Collected data

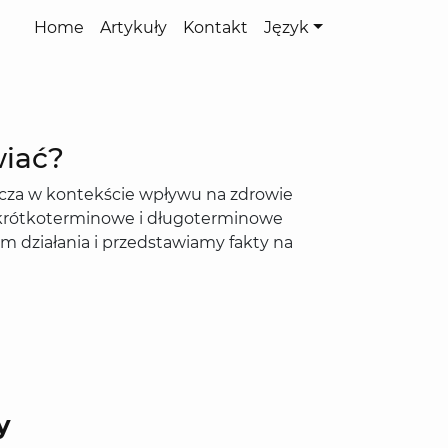
Home
Artykuły
Kontakt
Język
wiać?
szcza w kontekście wpływu na zdrowie
 krótkoterminowe i długoterminowe
działania i przedstawiamy fakty na
y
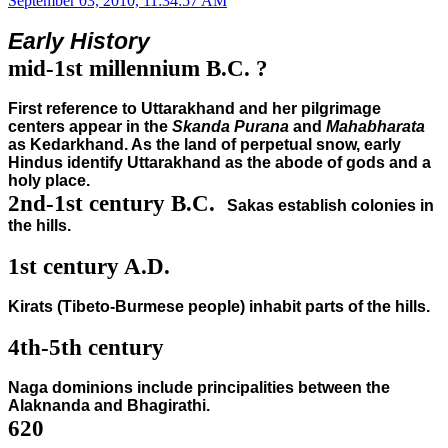
September 03, 2010, 11:34:57 AM
Early History
mid-1st millennium B.C. ?
First reference to Uttarakhand and her pilgrimage
centers appear in the
Skanda Purana
and
Mahabharata
as Kedarkhand. As the land of perpetual snow, early
Hindus identify Uttarakhand as the abode of gods and a
holy place.
2nd-1st century B.C.
Sakas establish colonies in
the hills.
1st century A.D.
Kirats (Tibeto-Burmese people) inhabit parts of the hills.
4th-5th century
Naga dominions include principalities between the
Alaknanda and Bhagirathi.
620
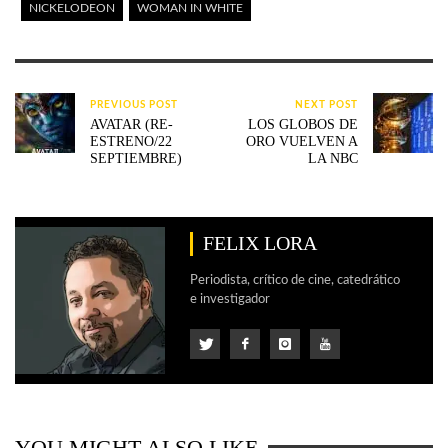
NICKELODEON
WOMAN IN WHITE
PREVIOUS POST
NEXT POST
AVATAR (RE-
LOS GLOBOS DE
ESTRENO/22
ORO VUELVEN A
SEPTIEMBRE)
LA NBC
FELIX LORA
Periodista, crítico de cine, catedrático
e investigador
YOU MIGHT ALSO LIKE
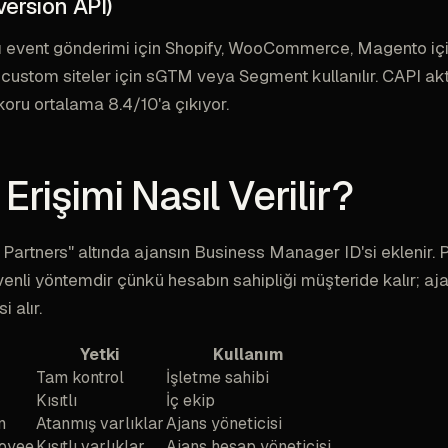
ersion API)
ı event gönderimi için Shopify, WooCommerce, Magento içi
custom siteler için sGTM veya Segment kullanılır. CAPI ak
skoru ortalama 8.4/10'a çıkıyor.
Erişimi Nasıl Verilir?
> Partners" altında ajansın Business Manager ID'si eklenir. 
enli yöntemdir çünkü hesabın sahipliği müşteride kalır; aj
i alır.
Yetki
Kullanım
Tam kontrol
İşletme sahibi
Kısıtlı
İç ekip
n
Atanmış varlıklar
Ajans yöneticisi
oyee
Kısıtlı varlıklar
Ajans hesap yöneticisi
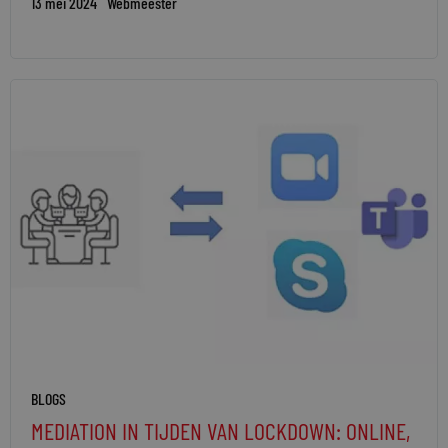
13 mei 2024
Webmeester
BLOGS
MEDIATION IN TIJDEN VAN LOCKDOWN: ONLINE,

> What is needed
Exclude the pictures, and output exactly the lines from the one with "Ajans hesap yöneticisi" through the last line of the records, both included.

> Reply
Ajans hesap yöneticisi
13 mei 2024
Webmeester
BLOGS
MEDIATION IN TIJDEN VAN LOCKDOWN: ONLINE,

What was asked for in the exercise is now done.